Start of Block

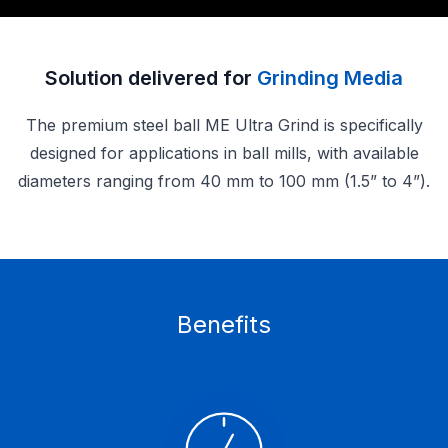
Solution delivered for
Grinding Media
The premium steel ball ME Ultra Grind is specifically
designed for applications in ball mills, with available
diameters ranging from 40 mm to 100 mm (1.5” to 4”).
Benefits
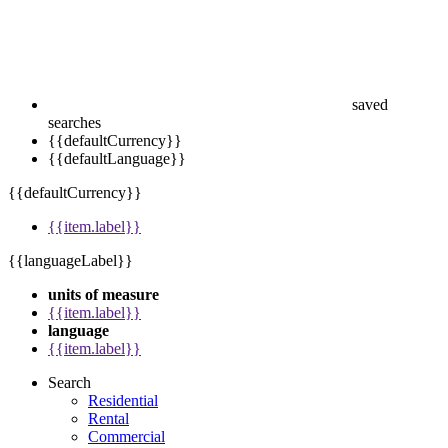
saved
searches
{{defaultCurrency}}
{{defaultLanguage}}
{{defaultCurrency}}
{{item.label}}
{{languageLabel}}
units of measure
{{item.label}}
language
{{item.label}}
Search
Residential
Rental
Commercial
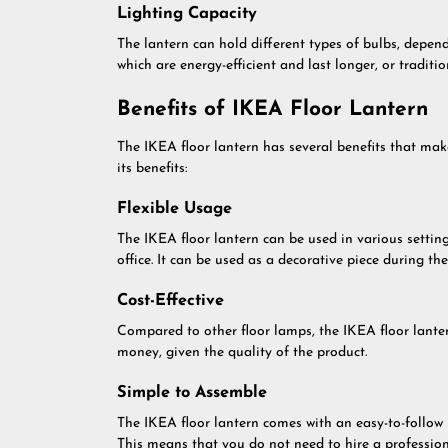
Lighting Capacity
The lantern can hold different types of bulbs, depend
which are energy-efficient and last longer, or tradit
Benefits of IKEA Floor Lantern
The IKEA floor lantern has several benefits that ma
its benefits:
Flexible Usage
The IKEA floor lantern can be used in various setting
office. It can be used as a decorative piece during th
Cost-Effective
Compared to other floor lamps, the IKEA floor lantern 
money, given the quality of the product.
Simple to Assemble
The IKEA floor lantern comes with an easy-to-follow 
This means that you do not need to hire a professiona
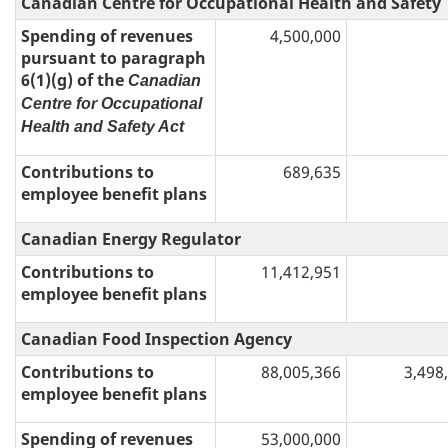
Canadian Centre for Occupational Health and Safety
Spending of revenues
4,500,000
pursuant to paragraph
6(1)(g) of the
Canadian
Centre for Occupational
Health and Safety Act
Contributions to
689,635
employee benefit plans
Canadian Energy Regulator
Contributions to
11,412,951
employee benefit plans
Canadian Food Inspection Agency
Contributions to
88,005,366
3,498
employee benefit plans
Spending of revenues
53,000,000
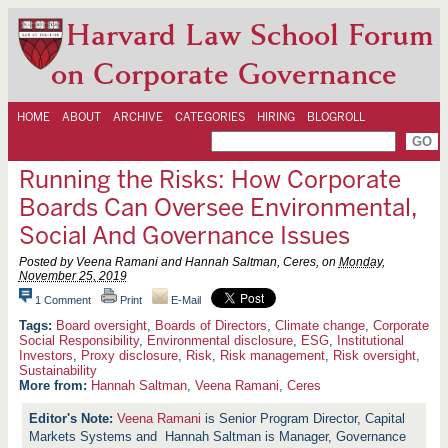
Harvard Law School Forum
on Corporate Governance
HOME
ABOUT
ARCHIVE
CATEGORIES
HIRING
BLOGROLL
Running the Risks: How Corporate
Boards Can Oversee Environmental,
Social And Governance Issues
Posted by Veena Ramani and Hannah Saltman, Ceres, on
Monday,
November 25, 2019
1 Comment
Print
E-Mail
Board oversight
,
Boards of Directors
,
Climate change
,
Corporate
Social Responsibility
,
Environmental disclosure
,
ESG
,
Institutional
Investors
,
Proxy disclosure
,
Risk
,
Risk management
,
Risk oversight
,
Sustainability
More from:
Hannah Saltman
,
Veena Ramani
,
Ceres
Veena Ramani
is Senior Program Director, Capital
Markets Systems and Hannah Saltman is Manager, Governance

End of Block

_Exercise directions_: Exclude the images and copy every record above exactly.

_Result of the task_:
Solution delivered for
Grinding Media
The premium steel ball ME Ultra Grind is specifically
designed for applications in ball mills, with available
diameters ranging from 40 mm to 100 mm (1.5” to 4”).
Benefits
saved
searches
{{defaultCurrency}}
{{defaultLanguage}}
{{defaultCurrency}}
{{item.label}}
{{languageLabel}}
units of measure
{{item.label}}
language
{{item.label}}
Search
Residential
Rental
Commercial
Lighting Capacity
The lantern can hold different types of bulbs, depend
which are energy-efficient and last longer, or tradit
Benefits of IKEA Floor Lantern
The IKEA floor lantern has several benefits that ma
its benefits:
Flexible Usage
The IKEA floor lantern can be used in various setting
office. It can be used as a decorative piece during th
Cost-Effective
Compared to other floor lamps, the IKEA floor lantern 
money, given the quality of the product.
Simple to Assemble
The IKEA floor lantern comes with an easy-to-follow 
This means that you do not need to hire a professiona
Canadian Centre for Occupational Health and Safety
Spending of revenues
4,500,000
pursuant to paragraph
6(1)(g) of the
Canadian
Centre for Occupational
Health and Safety Act
Contributions to
689,635
employee benefit plans
Canadian Energy Regulator
Contributions to
11,412,951
employee benefit plans
Canadian Food Inspection Agency
Contributions to
88,005,366
3,498
employee benefit plans
Spending of revenues
53,000,000
Harvard Law School Forum
on Corporate Governance
HOME
ABOUT
ARCHIVE
CATEGORIES
HIRING
BLOGROLL
Running the Risks: How Corporate
Boards Can Oversee Environmental,
Social And Governance Issues
Posted by Veena Ramani and Hannah Saltman, Ceres, on
Monday,
November 25, 2019
1 Comment
Print
E-Mail
Board oversight
,
Boards of Directors
,
Climate change
,
Corporate
Social Responsibility
,
Environmental disclosure
,
ESG
,
Institutional
Investors
,
Proxy disclosure
,
Risk
,
Risk management
,
Risk oversight
,
Sustainability
More from:
Hannah Saltman
,
Veena Ramani
,
Ceres
Veena Ramani
is Senior Program Director, Capital
Markets Systems and Hannah Saltman is Manager, Governance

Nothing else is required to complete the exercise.